Harborwalk renovation's pre-bid meet set for Tuesday

The first renovation of the Georgetown Harborwalk in nearly 20 years is only a couple weeks away from being bid.

But before that happens, companies will have to attend a mandatory pre-bid meeting to survey the site and talk with the engineer.

And "mandatory means mandatory," said Chris Eldridge, the Georgetown city administrator.

He said bids will only be considered from companies that show up at the meeting at 10 a.m. Tuesday.

Eldridge said the pre-bid meeting is being held so everyone has the chance to ask questions and receive the same information from the engineer.

Companies will have a chance to walk the existing Harborwalk to get familiar with the type of structure and work involved, according to bid documents.

The renovation includes new deck boards, handrails and lighting.

Bid documents specify that the current yellow pine deck boards will be replaced with Ipe boards, from the wood of a Brazilian tree, and the current pipe handrail system will be replaced with a wire rope system.

Council approved those specifications at a June 17 meeting as part of the budget.

But before that approval council members had concerns about the changes.

Councilwomen Peggy Wayne and Jeanette Ard were worried about how the cable handrails would affect businesses on the Harborwalk. In the past, businesses paid to put up matching handrails leading from their businesses to the Harborwalk.

Ard owns Colonial Florist cafe and ice cream shop along the Harborwalk.

"I just got through paying for my rails," Ard said.

"It would be a tremendous expense in a down economy to redo the handrails and walkways.

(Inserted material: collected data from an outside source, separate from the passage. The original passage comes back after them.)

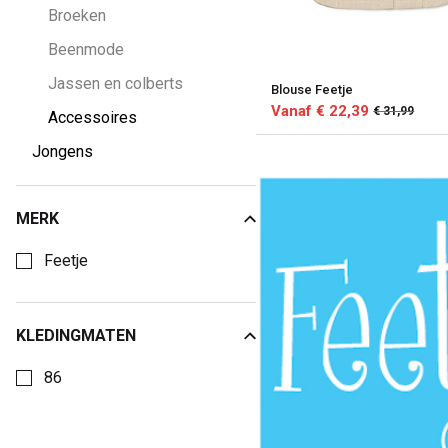
Broeken
Beenmode
Jassen en colberts
Blouse Feetje
Vanaf € 22,39
€ 31,99
Accessoires
Jongens
MERK
Kies een Merk om op te filteren
Feetje
KLEDINGMATEN
Kies een Kledingmaten om op te filteren
86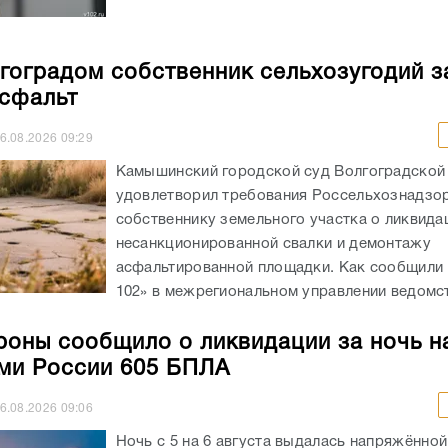
гоградом собственник сельхозугодий з
асфальт
6.08.2026
09:29
Камышинский городской суд Волгоградской
удовлетворил требования Россельхознадзор
собственнику земельного участка о ликвида
несанкционированной свалки и демонтажу
асфальтированной площадки. Как сообщили
102» в межрегиональном управлении ведомств
оны сообщило о ликвидации за ночь н
ми России 605 БПЛА
6.08.2026
09:06
Ночь с 5 на 6 августа выдалась напряжённой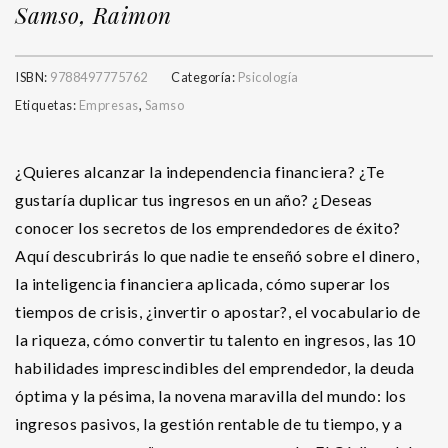
Samso, Raimon
ISBN:
9788497775762
Categoría:
Psicología
Etiquetas:
Empresas
,
Samso
¿Quieres alcanzar la independencia financiera? ¿Te
gustaría duplicar tus ingresos en un año? ¿Deseas
conocer los secretos de los emprendedores de éxito?
Aquí descubrirás lo que nadie te enseñó sobre el dinero,
la inteligencia financiera aplicada, cómo superar los
tiempos de crisis, ¿invertir o apostar?, el vocabulario de
la riqueza, cómo convertir tu talento en ingresos, las 10
habilidades imprescindibles del emprendedor, la deuda
óptima y la pésima, la novena maravilla del mundo: los
ingresos pasivos, la gestión rentable de tu tiempo, y a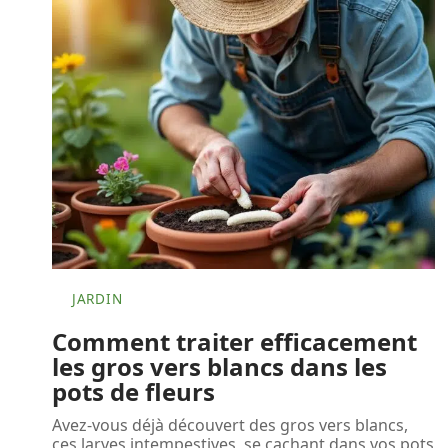
JARDIN
Comment traiter efficacement
les gros vers blancs dans les
pots de fleurs
Avez-vous déjà découvert des gros vers blancs,
ces larves intempestives, se cachant dans vos pots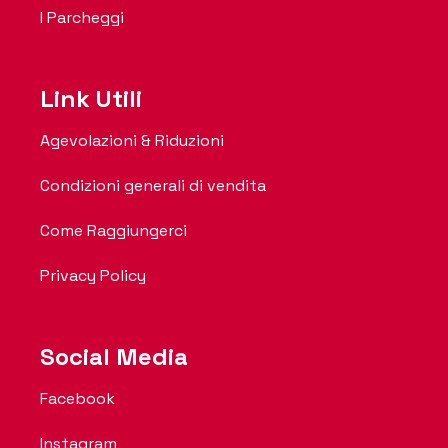
I Parcheggi
Link Utili
Agevolazioni & Riduzioni
Condizioni generali di vendita
Come Raggiungerci
Privacy Policy
Social Media
Facebook
Instagram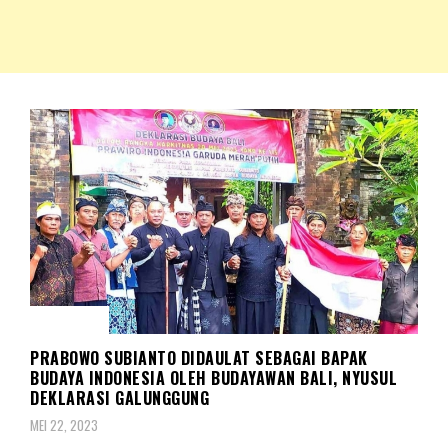
NKRIPOST – VOX POPULI PRO PATRIA
NKRIPOST
POLITIK
PRABOWO SUBIANTO DIDAULAT SEBAGAI BAPAK
BUDAYA INDONESIA OLEH BUDAYAWAN BALI, NYUSUL
DEKLARASI GALUNGGUNG
MEI 22, 2023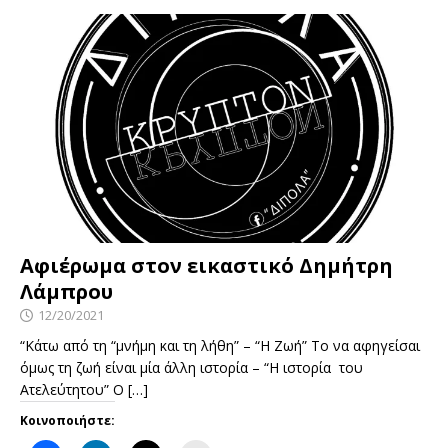
Αφιέρωμα στον εικαστικό Δημήτρη
Λάμπρου
12/20/2021
“Κάτω από τη “μνήμη και τη λήθη” – “Η Ζωή” Το να αφηγείσαι
όμως τη ζωή είναι μία άλλη ιστορία – “Η ιστορία του
Ατελεύτητου” Ο
[…]
Κοινοποιήστε:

We even have balcony rails that match boardwalk, " she said.

Ard also questioned whether Ipe wood was environmentally friendly.

Environmentalists have said the harvesting of Ipe wood has led to deforestation in Brazil.

David B. McSweeny, with Collins Engineers Inc. said Ipe was a good choice for the city.

"Some of those concerns we've tried to head off, such as sustainability and maintenance," McSweeney said. "It is virtually fire-proof. It does not float. Its burn rating is higher than any wood. When it ages it has a silvery patina. Like some of us, it gets better with age."

Early in the design process Collins Engineers said the cost to repair the boardwalk was less than $400,000 but council approved spending $600,000 for the project.

Eldridge said the project has a budget of $400,000 to $600,000.

The bid will be awarded based on cost, the contractor's experience, and other factors, according to bid documents.

The price of the overall work, a detailed list of the cost of materials, and at least three references for similar prior work are required, according to bid documents.

Bids are due by Sept. 14 at 3 p.m. Eldridge said.

At 3:01 p.m. the bids will be opened at a meeting with the bidders, Eldridge, Water Utilities Director Lane Mixon and Project Engineer David B. McSweeney.

Eldridge said after the bids are opened they'll have "a good idea" who the bid will go to. But McSweeney will then look over the bids and make sure they meet the qualifications.

Eldridge said the goal is to have a recommendation to make to council by its meeting on Sept. 16.